MSC Reprogramming and Aberrant Inflammatory Signaling in Myelofibrosis: Insights from Single-Cell RNA-Sequencing of Trephine Bone Marrow Cells

Myelofibrosis (MF) results from mutation-induced activation of JAK/STAT signaling in hematopoietic stem, progenitor and mature cells, and features a progressive, fibrosing stromal reaction, splenomegaly, constitutional symptoms and reduced life expectancy. Identification of disrupted cellular pathways within bone marrow (BM) is pivotal for therapeutic breakthrough, but fibrosis severely limits access to stromal elements for single-cell analysis. To overcome this, we utilized collagenase digestion of fresh BM trephine biopsy material surplus to diagnostic needs and profiled isolated cells using scRNAseq.

9 samples were obtained from 8 patients with MF (4, JAK inhibitor naïve; 4, on ruxolitinib); 4 samples were from 4 patients with MF 4, 10, 12 & 12 months after allogeneic transplant; and 7 samples (termed “normal controls”) were from 6 patients who had received an allograft for myelodysplasia or acute leukemia, and 1 who had received CAR-T cells for B-ALL. Normal controls exhibited normal or near-normal blood counts and lacked BM fibrosis.
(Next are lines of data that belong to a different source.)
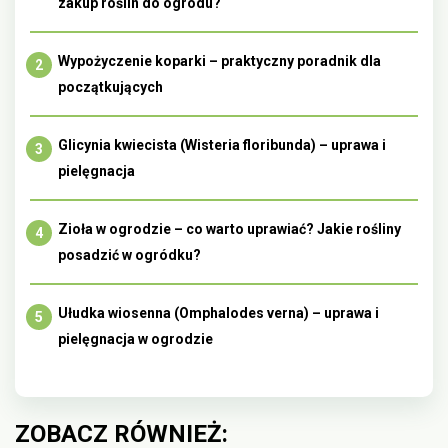
zakup roślin do ogrodu?
Wypożyczenie koparki – praktyczny poradnik dla
początkujących
Glicynia kwiecista (Wisteria floribunda) – uprawa i
pielęgnacja
Zioła w ogrodzie – co warto uprawiać? Jakie rośliny
posadzić w ogródku?
Ułudka wiosenna (Omphalodes verna) – uprawa i
pielęgnacja w ogrodzie
ZOBACZ RÓWNIEŻ: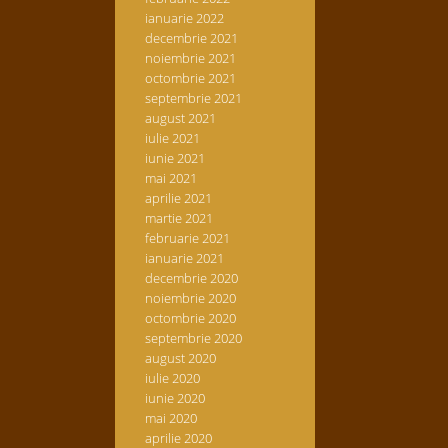
ianuarie 2022
decembrie 2021
noiembrie 2021
octombrie 2021
septembrie 2021
august 2021
iulie 2021
iunie 2021
mai 2021
aprilie 2021
martie 2021
februarie 2021
ianuarie 2021
decembrie 2020
noiembrie 2020
octombrie 2020
septembrie 2020
august 2020
iulie 2020
iunie 2020
mai 2020
aprilie 2020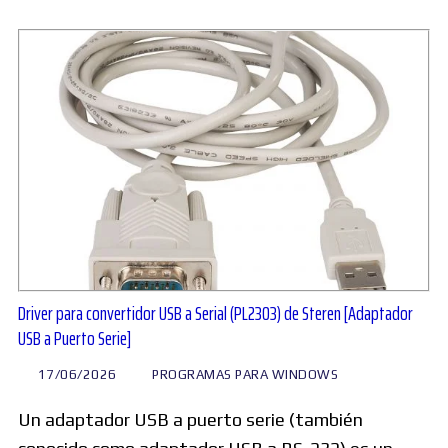
Driver para convertidor USB a Serial (PL2303) de Steren [Adaptador
USB a Puerto Serie]
17/06/2026
PROGRAMAS PARA WINDOWS
Un adaptador USB a puerto serie (también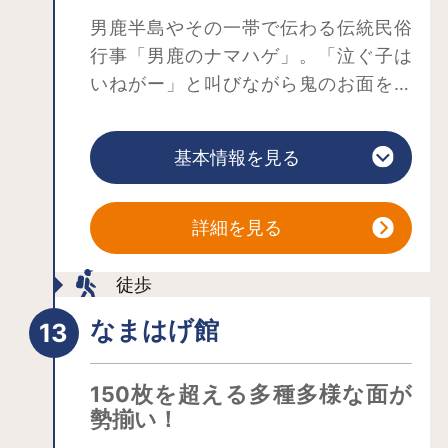
男鹿半島やその一帯で伝わる伝統民俗
行事「男鹿のナマハゲ」。「泣ぐ子は
いねがー」と叫びながら鬼のお面をか
ぶってやってくるので、子どもを泣か
せる悪者だと思われがちですが、実
基本情報を見る
は、人々の怠け心を戒め、無病息災・
田畑の実り・山の幸・海の幸をもたら
すために、毎年大晦日にやってくる神
詳細を見る
なのです。
男鹿真山伝承館はそんな「なまはげ」
徒歩
を体感できる施設。建物は茅葺き屋根
なまはげ館
の民家。母屋と厩（馬屋）がL字形に曲
がって一体化していることから「曲り
150枚を超える多種多様な面が
家」と呼ばれる伝統的家屋です。昔の
勢揃い！
暮らしが窺える民家は、いかにも「な
まはげ」が登場しそうな雰囲気。囲炉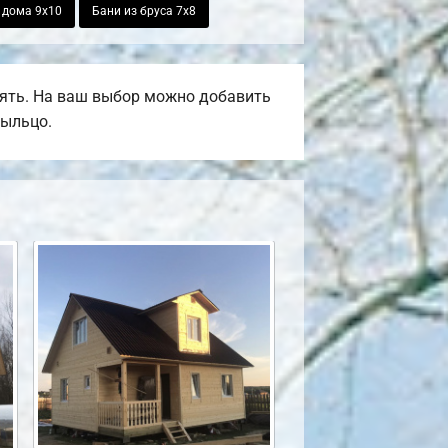
 дома 9х10
Бани из бруса 7х8
ять. На ваш выбор можно добавить
рыльцо.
Each sample was subjected to collagenase digestion and flow sorted to isolate non-erythroid hematopoietic (CD45+GlyA-) and microenvironmental (CD45+GlyA-CD71-) cells for single cell RNA sequencing and downstream comparative analysis.
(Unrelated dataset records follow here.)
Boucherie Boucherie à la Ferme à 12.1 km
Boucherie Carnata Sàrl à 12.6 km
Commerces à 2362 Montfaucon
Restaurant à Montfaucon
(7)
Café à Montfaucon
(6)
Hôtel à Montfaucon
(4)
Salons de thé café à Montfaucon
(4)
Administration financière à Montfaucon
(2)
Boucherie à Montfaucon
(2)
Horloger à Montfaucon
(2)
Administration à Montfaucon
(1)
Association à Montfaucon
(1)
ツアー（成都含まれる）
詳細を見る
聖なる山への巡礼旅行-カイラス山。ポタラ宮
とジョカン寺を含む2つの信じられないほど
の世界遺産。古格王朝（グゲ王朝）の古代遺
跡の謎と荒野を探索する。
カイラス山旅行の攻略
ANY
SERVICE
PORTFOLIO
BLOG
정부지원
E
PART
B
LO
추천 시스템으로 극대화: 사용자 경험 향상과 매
105,231 transcriptomes met quality control criteria (median 4975/sample, range 1036-13277, no significant difference between sample categories) and 43 transcriptional clusters were identified. Compositional analysis identified the non-hematopoietic stromal cell fraction as harboring the biggest differences with, surprisingly, a proportional relative depletion of mesenchymal stromal cells (MSCs) and enrichment of endothelial cells (ECs) in MF vs. normal controls. While transcriptomes of ECs did not differ substantially, there were extensive transcriptional differences between MSCs recovered from MF vs. normal control samples. Subclustering revealed two subsets, MSC1 & MSC2 asymmetrically distributed between MF and normal controls. Intriguingly, MSCs recovered from MF patients after allograft occupied an intermediate position in principal component space indicating that reversion of disease-related MSC transcriptional reprogramming post-allograft occurs over a timescale of months.

The reprogrammed transcriptional state of MF MSCs is defined by reduced expression of hematopoietic support factor genes (eg, KITLG, CXCL12, ANGPTL2, NCAM2, CSF1) and increased expression of extracellular matrix (ECM) genes (eg, FN1, COL1A2, COL3A1, DCN, SPARC), features which suggest an explanation for the increased frequency of graft failure following allograft in MF versus other hematologic malignancies. Single-Cell rEgulatory Network Inference and Clustering (SCENIC) indicated transcription factors with either increased (eg, NR2F2, RUNX2, FOXP2) or decreased (eg, CEBPA, FOXC1, and PPARG) transcriptional activity as candidate master transcriptional regulators of the observed MSC reprogramming in MF. Transcriptional change in MSCs correlated strongly with histopathological assessment of BM reticulin.

Within the hematopoietic fraction, and agnostic of JAK inhibitor treatment status, comparison of MF vs. control cells unexpectedly revealed significant upregulation of interferon response genes, especially in CD14⁺ monocytes, but also in neutrophils and their progenitors, centred on expression of interferon-stimulated gene factor 3 (ISGF3) genes IRF9 and STAT1/2. Comparison of MF samples according to ruxolitinib treatment status indicated that ruxolitinib induced downregulation of an NFκB-centered inflammatory program, particularly in neutrophils.

Finally, ligand-receptor analysis using NicheNet identified TGFB1, IL1B, and TNF as top predicted ligands for induction of the MF signature in MSCs. While myeloid cells were top producers of these factors, their expression did not vary between MF vs. controls, suggesting other mechanisms, such as prolonged retention of ligand in the ECM, are important.

In summary, our comparative scRNA analysis of BM cells from MF patients and controls – the largest reported to date – reveals (i) transcriptional reprogramming of MSCs leading to reduced expression of hematopoietic support factor and increased expression of ECM genes; and (ii) increased expression of interferon and NFkB inflammatory pathways in myeloid cells.